17.3 Methods Library Testing
We distinguish between two types of tests performed on the Methods Library: Tests for individual functions in the packages (so-called “unit tests”), and tests for more complex functionality using simulations.
17.3.1 Unit Test
A large set of automated validation tests is maintained and upgraded by OHDSI to enable the testing of source code against known data and known results. Each test begins with specifying some simple input data, then executes a function in one of the packages on this input, and evaluates whether the output is exactly what would be expected. For simple functions, the expected result is often obvious (for example when performing propensity score matching on example data containing only a few subjects); for more complicated functions the expected result may be generated using combinations of other functions available in R (for example, Cyclops, our large-scale regression engine, is tested among others by comparing results on simple problems with other regression routines in R). We aim for these tests in total to cover 100% of the lines of executable source code.

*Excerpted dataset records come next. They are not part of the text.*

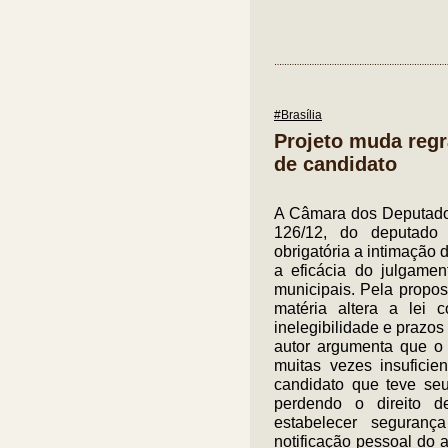
#Brasília
Projeto muda regr
de candidato
A Câmara dos Deputados
126/12, do deputado 
obrigatória a intimação
a eficácia do julgamen
municipais. Pela propost
matéria altera a lei
inelegibilidade e prazo
autor argumenta que o 
muitas vezes insuficie
candidato que teve seu
perdendo o direito d
estabelecer seguran
notificação pessoal do 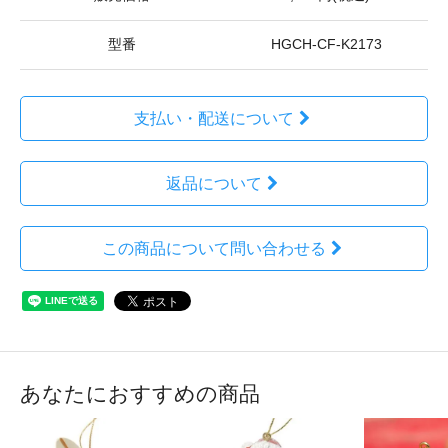
型番
HGCH-CF-K2173
支払い・配送について
返品について
この商品について問い合わせる
あなたにおすすめの商品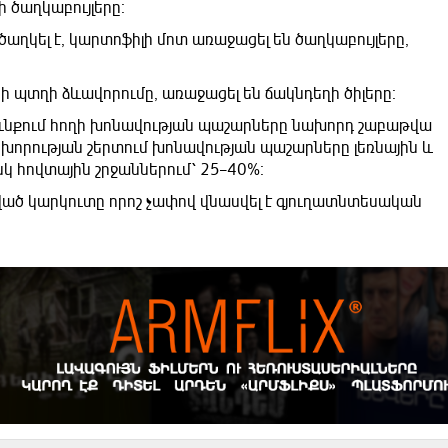
 ծաղկաբույլերը։
ղկել է, կարտոֆիլի մոտ առաջացել են ծաղկաբույլերը,
րի պտղի ձևավորումը, առաջացել են ճակնդեղի ծիլերը։
ւնքում հողի խոնավության պաշարները նախորդ շաբաթվա
 խորության շերտում խոնավության պաշարները լեռնային և
սկ հովտային շրջաններում՝ 25–40%։
ված կարկուտը որոշ չափով վնասվել է գյուղատնտեսական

These tests are automatically performed when changes are made to a package (specifically, when changes are pushed to the package repository). Any errors noted during testing automatically trigger emails to the leadership of the Workgroups, and must be resolved prior to release of a new version of a package. The source code and expected results for these tests are available for review and use in other applications as may be appropriate. These tests are also available to end users and/or system administrators and can be run as part of their installation process to provide further documentation and objective evidence as to the accuracy, reliability and consistency of their installation of the Methods Library.
17.3.2 Simulation
For more complex functionality it is not always obvious what the expected output should be given the input. In these cases simulations are sometimes used, generating input given a specific statistical model, and establishing whether the functionality produces results in line with this known model. For example, in the SelfControlledCaseSeries package simulations are used to verify that the method is able to detect and appropriately model temporal trends in simulated data.
17.4 Summary
An observational study should be implemented as an automated script that executes the entire analysis, from data in the CDM to the results, to ensure reproducibility and transparency.

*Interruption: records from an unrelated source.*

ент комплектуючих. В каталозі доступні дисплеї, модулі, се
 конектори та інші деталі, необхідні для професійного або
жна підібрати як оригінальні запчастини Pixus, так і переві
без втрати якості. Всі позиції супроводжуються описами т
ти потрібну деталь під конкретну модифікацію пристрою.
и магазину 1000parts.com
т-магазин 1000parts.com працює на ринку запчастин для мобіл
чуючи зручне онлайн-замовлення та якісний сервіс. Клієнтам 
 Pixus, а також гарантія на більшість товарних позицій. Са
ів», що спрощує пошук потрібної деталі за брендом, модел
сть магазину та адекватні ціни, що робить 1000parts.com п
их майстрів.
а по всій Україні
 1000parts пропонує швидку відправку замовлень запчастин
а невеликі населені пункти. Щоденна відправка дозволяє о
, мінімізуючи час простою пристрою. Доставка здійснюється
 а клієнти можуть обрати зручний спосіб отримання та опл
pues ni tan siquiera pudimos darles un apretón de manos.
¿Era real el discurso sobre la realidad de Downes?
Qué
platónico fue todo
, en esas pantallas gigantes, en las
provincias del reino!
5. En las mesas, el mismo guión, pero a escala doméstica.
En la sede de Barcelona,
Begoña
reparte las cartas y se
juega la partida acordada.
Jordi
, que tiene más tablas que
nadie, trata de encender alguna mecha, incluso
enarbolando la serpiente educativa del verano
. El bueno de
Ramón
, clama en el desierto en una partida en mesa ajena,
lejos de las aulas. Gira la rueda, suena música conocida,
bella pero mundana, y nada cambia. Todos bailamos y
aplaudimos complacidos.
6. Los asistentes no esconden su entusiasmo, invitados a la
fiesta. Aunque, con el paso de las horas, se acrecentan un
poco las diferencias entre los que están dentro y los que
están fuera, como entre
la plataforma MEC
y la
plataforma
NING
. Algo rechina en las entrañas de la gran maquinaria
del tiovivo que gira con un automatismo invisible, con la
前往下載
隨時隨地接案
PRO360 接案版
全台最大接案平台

Custom study code should adhere to best programming practices, including abstraction, encapsulation, clear naming, and code reuse.
Custom study code can be validated using code review or double coding.
The Methods Library provides validated functionality that can be used in observational studies.
The Methods Library is validated by using a software development process aimed at creating valid software, and by testing.
References
Martin, Robert C. 2008. Clean Code: A Handbook of Agile Software Craftsmanship. 1st ed. Upper Saddle River, NJ, USA: Prentice Hall PTR.